ACTIVITY: Below are some records; output exactly the lines from the line with "ої атомної електричної" to the line with "І ТА ПРОПОЗИЦІЇ", both ends kept, and nothing more.

RECORDS TO PROCESS:
*** Begin section ***

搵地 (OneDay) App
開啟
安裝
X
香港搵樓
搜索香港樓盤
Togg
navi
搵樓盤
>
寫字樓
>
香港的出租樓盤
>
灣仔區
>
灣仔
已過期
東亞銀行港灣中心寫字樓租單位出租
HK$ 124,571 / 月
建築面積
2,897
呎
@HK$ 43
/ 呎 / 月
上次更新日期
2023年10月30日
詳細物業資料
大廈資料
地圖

*** End section ***
*** Begin section ***

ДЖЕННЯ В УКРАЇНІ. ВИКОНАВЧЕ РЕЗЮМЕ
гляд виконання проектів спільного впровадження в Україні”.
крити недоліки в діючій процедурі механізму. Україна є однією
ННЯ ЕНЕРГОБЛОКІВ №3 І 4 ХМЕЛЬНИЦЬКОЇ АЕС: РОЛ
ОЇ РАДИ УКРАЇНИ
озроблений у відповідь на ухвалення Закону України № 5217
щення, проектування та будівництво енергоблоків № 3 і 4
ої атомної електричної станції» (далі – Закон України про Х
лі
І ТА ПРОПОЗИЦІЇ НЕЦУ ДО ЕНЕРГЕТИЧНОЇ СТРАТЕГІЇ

*** End section ***

SOLUTION TO THE PROBLEM:
ої атомної електричної станції» (далі – Закон України про Х
лі
І ТА ПРОПОЗИЦІЇ НЕЦУ ДО ЕНЕРГЕТИЧНОЇ СТРАТЕГІЇ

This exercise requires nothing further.